(Dataset items)
* * * * *
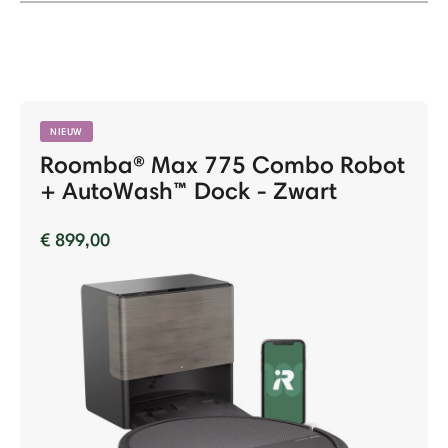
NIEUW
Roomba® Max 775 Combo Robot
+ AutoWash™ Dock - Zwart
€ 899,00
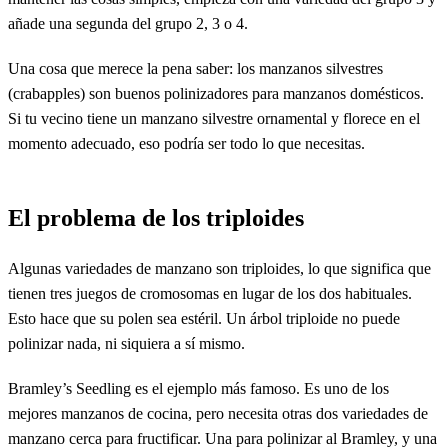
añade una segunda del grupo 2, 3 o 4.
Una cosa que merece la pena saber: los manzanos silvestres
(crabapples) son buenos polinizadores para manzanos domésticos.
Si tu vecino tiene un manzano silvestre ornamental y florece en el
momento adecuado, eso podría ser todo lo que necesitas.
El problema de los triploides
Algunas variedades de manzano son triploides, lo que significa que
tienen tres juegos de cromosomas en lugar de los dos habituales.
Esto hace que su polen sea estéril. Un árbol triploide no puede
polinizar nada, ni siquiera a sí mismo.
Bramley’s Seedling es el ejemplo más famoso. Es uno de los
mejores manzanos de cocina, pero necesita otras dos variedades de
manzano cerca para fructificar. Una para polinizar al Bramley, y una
* * * * *
**What you will do**
Can you quote exactly the lines from the one containing "añade una segunda del grupo 2, 3 o 4." through the last line of the records above, and nothing else?

**Response to the exercise**
añade una segunda del grupo 2, 3 o 4.
Una cosa que merece la pena saber: los manzanos silvestres
(crabapples) son buenos polinizadores para manzanos domésticos.
Si tu vecino tiene un manzano silvestre ornamental y florece en el
momento adecuado, eso podría ser todo lo que necesitas.
El problema de los triploides
Algunas variedades de manzano son triploides, lo que significa que
tienen tres juegos de cromosomas en lugar de los dos habituales.
Esto hace que su polen sea estéril. Un árbol triploide no puede
polinizar nada, ni siquiera a sí mismo.
Bramley’s Seedling es el ejemplo más famoso. Es uno de los
mejores manzanos de cocina, pero necesita otras dos variedades de
manzano cerca para fructificar. Una para polinizar al Bramley, y una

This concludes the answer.